----- INPUT DATA -----

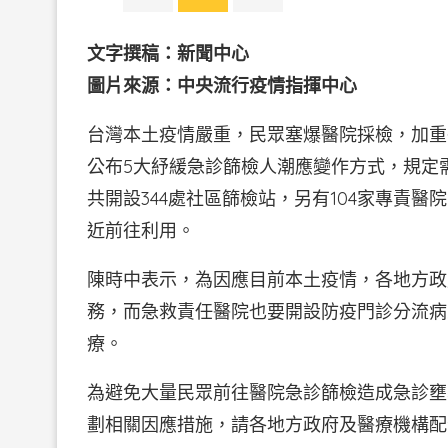
文字撰稿：新聞中心
圖片來源：中央流行疫情指揮中心
台灣本土疫情嚴重，民眾塞爆醫院採檢，加重
公布5大紓緩急診篩檢人潮應變作方式，規定
共開設344處社區篩檢站，另有104家專責
近前往利用。
陳時中表示，為因應目前本土疫情，各地方政
務，而急救責任醫院也要開設防疫門診分流病
療。
為避免大量民眾前往醫院急診篩檢造成急診壅
劃相關因應措施，請各地方政府及醫療機構配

-----

TASK STATEMENT. No picture should be included when the data are set down again exactly.

PROBLEM SOLUTION.
文字撰稿：新聞中心
圖片來源：中央流行疫情指揮中心
台灣本土疫情嚴重，民眾塞爆醫院採檢，加重
公布5大紓緩急診篩檢人潮應變作方式，規定
共開設344處社區篩檢站，另有104家專責
近前往利用。
陳時中表示，為因應目前本土疫情，各地方政
務，而急救責任醫院也要開設防疫門診分流病
療。
為避免大量民眾前往醫院急診篩檢造成急診壅
劃相關因應措施，請各地方政府及醫療機構配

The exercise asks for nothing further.